Banks’ NPA problem not over till the fat lady sings

With earnings yet to show meaningful improvement, and investment demand some time away, private lenders will continue feeling the heat


When quarter after quarter the majority of large listed companies are posting poor financial results, how can private sector lenders such as ICICI Bank and Axis Bank who, too, lent to these firms be out of trouble? Photo: Pradeep Gaur/Mint
When quarter after quarter the majority of large listed companies are posting poor financial results, how can private sector lenders such as ICICI Bank and Axis Bank who, too, lent to these firms be out of trouble? Photo: Pradeep Gaur/Mint

With the wisdom of hindsight, it should have been an obvious question. When quarter after quarter the majority of large listed companies are posting poor financial results, how can private sector lenders who, too, lent to these firms be out of trouble?

To be sure, the market has always had lingering concerns on the asset quality of some lenders such as ICICI Bank Ltd and Axis Bank even when they were doing well in other yardsticks such as credit growth or margins or net profit growth. That’s why these two banks had traded at a good discount to HDFC Bank Ltd, which has predominantly retail loans in its portfolio.

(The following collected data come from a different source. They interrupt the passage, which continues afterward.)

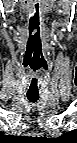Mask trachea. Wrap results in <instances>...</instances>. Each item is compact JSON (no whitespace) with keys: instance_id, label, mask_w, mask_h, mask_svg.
I'll return each mask as SVG.
<instances>
[{"instance_id":"trachea-1","label":"trachea","mask_w":77,"mask_h":143,"mask_svg":"<svg viewBox=\"0 0 77 143\" xmlns=\"http://www.w3.org/2000/svg\"><path fill=\"white\" fill-rule=\"evenodd\" d=\"M27 98H28V100H29L30 102L35 103V102H37V100L39 99V95H30V94H28V95H27Z\"/></svg>"}]
</instances>
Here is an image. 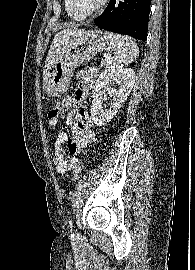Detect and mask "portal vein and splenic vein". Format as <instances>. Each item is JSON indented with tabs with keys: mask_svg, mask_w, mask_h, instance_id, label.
<instances>
[{
	"mask_svg": "<svg viewBox=\"0 0 195 270\" xmlns=\"http://www.w3.org/2000/svg\"><path fill=\"white\" fill-rule=\"evenodd\" d=\"M104 57L107 58V59H110L111 55L110 54H105Z\"/></svg>",
	"mask_w": 195,
	"mask_h": 270,
	"instance_id": "portal-vein-and-splenic-vein-1",
	"label": "portal vein and splenic vein"
}]
</instances>
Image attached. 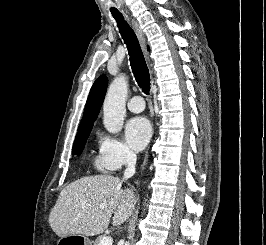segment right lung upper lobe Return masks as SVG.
<instances>
[{
  "label": "right lung upper lobe",
  "instance_id": "cb5924a9",
  "mask_svg": "<svg viewBox=\"0 0 266 245\" xmlns=\"http://www.w3.org/2000/svg\"><path fill=\"white\" fill-rule=\"evenodd\" d=\"M107 85L108 79L106 76L101 75L96 79L88 96L84 115L79 126L96 120L105 97Z\"/></svg>",
  "mask_w": 266,
  "mask_h": 245
}]
</instances>
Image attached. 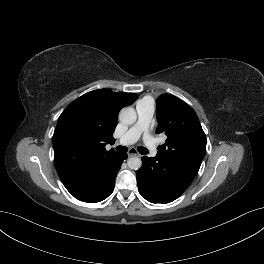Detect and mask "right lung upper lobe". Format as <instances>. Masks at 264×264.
I'll return each instance as SVG.
<instances>
[{
	"mask_svg": "<svg viewBox=\"0 0 264 264\" xmlns=\"http://www.w3.org/2000/svg\"><path fill=\"white\" fill-rule=\"evenodd\" d=\"M138 95L99 89L88 92L60 115L53 135L54 162L66 189L84 201L104 185L103 174L118 152L105 149L114 143L119 111Z\"/></svg>",
	"mask_w": 264,
	"mask_h": 264,
	"instance_id": "cb5924a9",
	"label": "right lung upper lobe"
}]
</instances>
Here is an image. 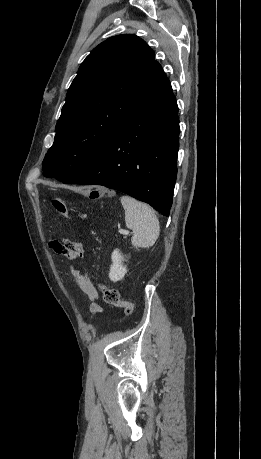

Some of these fears have come true in recent times.

For Axis Bank Ltd, gross bad loans rose 36.7% to Rs.6,087 crore in the six months ended 31 March. For ICICI Bank, bad loans have risen by almost two-thirds in the same period to Rs.26,221 crore. And investors have shown their displeasure by beating down share prices more than the benchmark Bankex since the company reported its September quarter earnings. Axis Bank has lost 10% of its value and ICICI Bank almost 20%.

Now, both banks have decided to share more information about potential stressed assets rather than let market speculation run riot. Those numbers show that things have not turned the corner.

Axis Bank created an asset quality “watch list” of Rs.22,268 crore loans that are likely to be the source of future stress. Of this, it expects 60%, or Rs.13,361 crore, to go bad over the next two years, a number higher than the combined slippages of the past two fiscal years.

ICICI Bank’s watch list is more than double the size at Rs.52,638 crore. This includes already restructured loans of Rs.8,573 crore, loans under the strategic debt restructuring process (SDR) and 5/25 refinancing scheme. Overall, the bank has indicated that it has about 13.3% exposure (including non-funded exposures) in stressed sectors such as power, mining, iron and steel, cement and rigs. Of this, 4.8%, or Rs.44,000 crore, are at high risk and may slip into NPAs in the coming quarters. Therefore, the bank has created a reserve of Rs.3,600 crore as contingency provisions against this exposure.

This grim outlook will also have a bearing on other yardsticks such as credit growth and profitability. ICICI Bank, for instance, has guided for 5-7% growth in corporate loans as it switches its focus to higher rated firms and reduces concentration risks in its portfolio. This will naturally dent margins as well.

With private corporate earnings yet to show a meaningful improvement, and investment demand some time away amid the highest level of stalled projects in a couple of years, these lenders will continue feeling the heat.